‘SARA’ di Pilkada DKI 2017, Merupakan Perjudian Dengan Taruhan Besar

Standard

pari

Semakin hari semakin ramai saja perbincangan tentang kasus yang menimpa Ahok yang diduga melakukan penistaan agama. Walaupun di media elektronik dan cetak tidak terlalu ramai jadi bahan diskusi yang mungkin disebabkan karena faktor lain seperti terpilihnya Donald Trump sebagai presiden USA atau karena memang sudah ada pesan khusus kepada awak media untuk ikut membantu pemerintah  agar suasana yang ada sedikit ‘cooling down’, tokh masalahnya juga sedang diproses oleh aparat hukum yang berwenang.

Kembali kepada persoalan Pilkada DKI 2017 mendatang, sejak terpilihnya Jokowi sebagaiRI-1 maka  penolakan Ahok sebagai orang yang m
enggantikan Jokowi sebagai DKI-1 mulai merebak mulai dari letupan-letupan kecil sampai dengan demo massa.

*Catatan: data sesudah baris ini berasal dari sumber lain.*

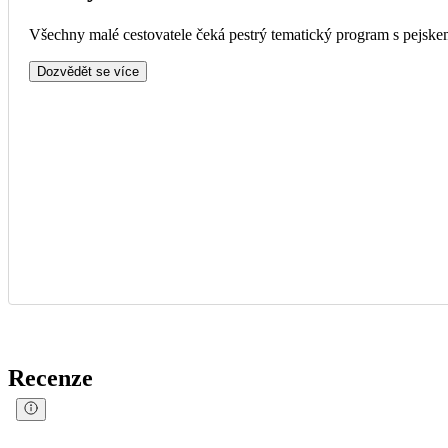
Všechny malé cestovatele čeká pestrý tematický program s pejskem
Dozvědět se více
Recenze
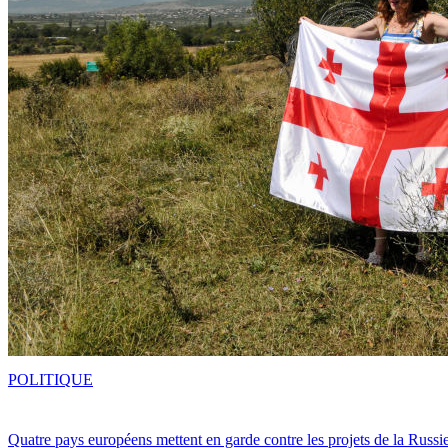
POLITIQUE
Quatre pays européens mettent en garde contre les projets de la Russi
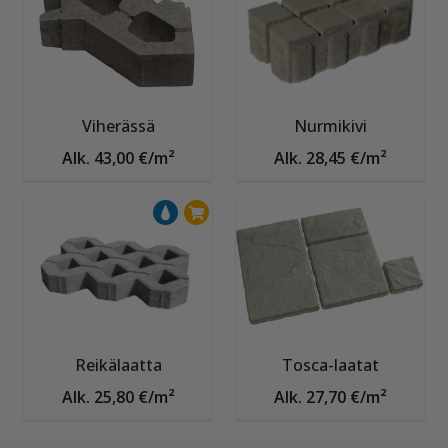
Viherässä
Nurmikivi
Alk. 43,00 €/m²
Alk. 28,45 €/m²
Reikälaatta
Tosca-laatat
Alk. 25,80 €/m²
Alk. 27,70 €/m²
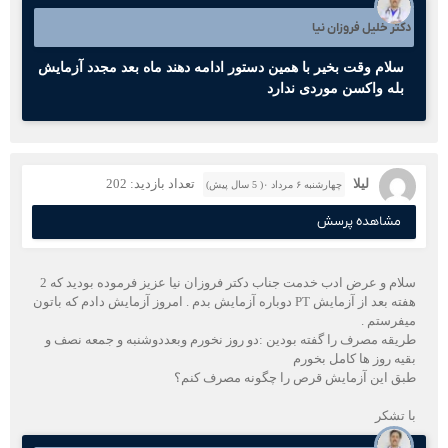
دکتر خلیل فروزان نیا
سلام وقت بخیر با همین دستور ادامه دهند ماه بعد مجدد آزمایش
بله واکسن موردی ندارد
لیلا
تعداد بازدید: 202
چهارشنبه ۶ مرداد ۰( 5 سال پیش)
مشاهده پرسش
سلام و عرض ادب خدمت جناب دکتر فروزان نیا عزیز فرموده بودید که 2
هفته بعد از آزمایش PT دوباره آزمایش بدم . امروز آزمایش دادم که باتون
میفرستم .
طریقه مصرف را گفته بودین :دو روز نخورم وبعددوشنبه و جمعه نصف و
بقیه روز ها کامل بخورم
طبق این آزمایش قرص را چگونه مصرف کنم؟
با تشکر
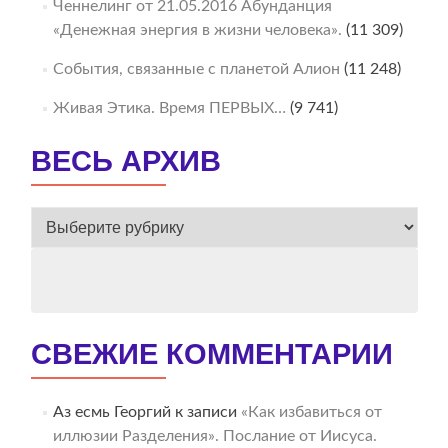
Ченнелинг от 21.05.2016 Абунданция
«Денежная энергия в жизни человека».
(11 309)
События, связанные с планетой Алион
(11 248)
Живая Этика. Время ПЕРВЫХ…
(9 741)
ВЕСЬ АРХИВ
ВЕСЬ
АРХИВ
СВЕЖИЕ КОММЕНТАРИИ
Аз есмь Георгий
к записи
«Как избавиться от
иллюзии Разделения». Послание от Иисуса.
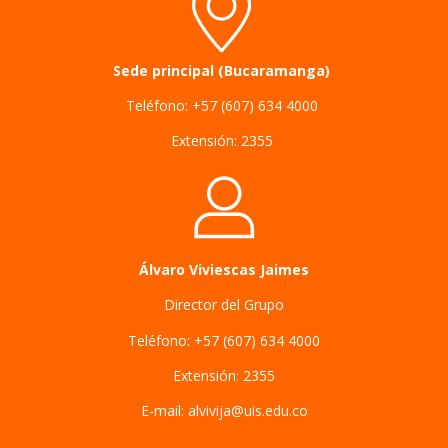
Sede principal (Bucaramanga)
Teléfono: +57 (607) 634 4000
Extensión: 2355
Álvaro
Viviescas Jaimes
Director del Grupo
Teléfono: +57 (607) 634 4000
Extensión: 2355
E-mail: alvivija@uis.edu.co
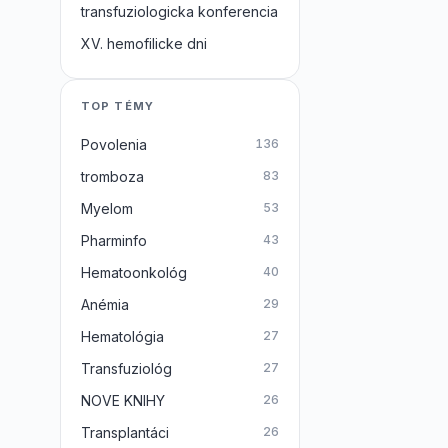
transfuziologicka konferencia
XV. hemofilicke dni
TOP TÉMY
Povolenia
136
tromboza
83
Myelom
53
Pharminfo
43
Hematoonkológ
40
Anémia
29
Hematológia
27
Transfuziológ
27
NOVE KNIHY
26
Transplantáci
26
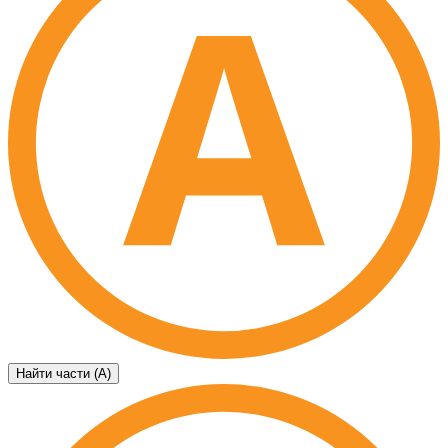
Найти части (А)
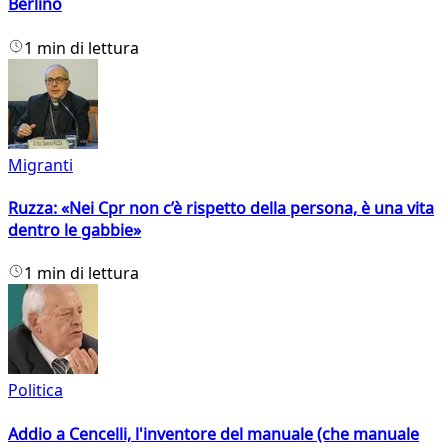
Berlino
1 min di lettura
Migranti
Ruzza: «Nei Cpr non c’è rispetto della persona, è una vita
dentro le gabbie»
1 min di lettura
Politica
Addio a Cencelli, l'inventore del manuale (che manuale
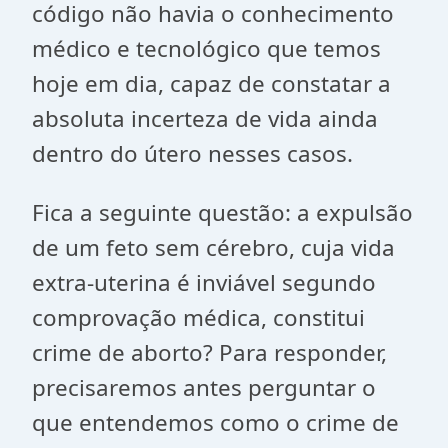
código não havia o conhecimento
médico e tecnológico que temos
hoje em dia, capaz de constatar a
absoluta incerteza de vida ainda
dentro do útero nesses casos.
Fica a seguinte questão: a expulsão
de um feto sem cérebro, cuja vida
extra-uterina é inviável segundo
comprovação médica, constitui
crime de aborto? Para responder,
precisaremos antes perguntar o
que entendemos como o crime de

Sejak Ahok memegang tampuk pimpinan DKI-1, sepertinya tiada hari tanpa berita tentang sepak terjang Ahok mulai dari urusan sapu-sapu bersih di birokrat pemprov, debat dengan para pengusaha nakal yang kongkalingkong dengan PNS, ribut dengan anggota DPRD, debat dengan beberapa Menteri kabinet, lembaga negara, awak media elektronik bahkan kadang kepada rakyat yang ngeyel’pun tidak luput dari semprotan’nya baik konglomerat sampai yang melarat.

Memangnya apa saja yang dipertaruhkan selama Ahok menjabat sebagai DKI-1

1. Gaya Bicara & Perilaku

Mengapa gaya & perilaku ini jadi salah satu taruhan. Sejak menjabat sebagai wagub’pun gaya dan perilaku yang diperlihatkan oleh Ahok sangat jauh berbeda dengan jokowi pada saat itu, bagaikan langit dan bumi. Ahok benar”  seperti tidak mengerti kesantunan budaya timur.

Sialnya justru yang ini malah laris manis jadi bahan pemberitaan, bahkan ditiap undangan acara talk show’pun orang lebih tertarik membahas isu ini ketimbang bahas program atau rencana kerja.

Awalnya, sebagian besar masyarakat baik DKI maupun Indonesia cukup shock dengan apa yang diperlihatkan oleh Ahok, orang kristen dan warga keturunan tionghoa pun ketar ketir dengan gaya cowboy tersebut akan menimbulkan efek negatif.

Tidak disangka pula bagi lawan politik, hal yang tadinya dianggap sebagai salah satu kekurangan yang dapat mengurangi nilai justru di mata publik mendapatkan nilai plus dan support penuh. Bahkan ada yang mengatakan marah’nya Ahok itu adalah marah’nya rakyat yang selama ini tidak tahu harus berbuat apa dan melampiaskan kepada siapa.

Taruhan ini dimenangkan oleh Ahok.

2. Integritas, Kejujuran, Konsistensi & Transparansi

Taruhan kali ini rasa”nya bagi sebagian pejabat merupakan tantangan sendiri yang dapat dikatakan cukup berat. Bagaimana tidak, yang harus dilakukan kadang kala harus bertabrakan dengan hampir dengan semua pihak.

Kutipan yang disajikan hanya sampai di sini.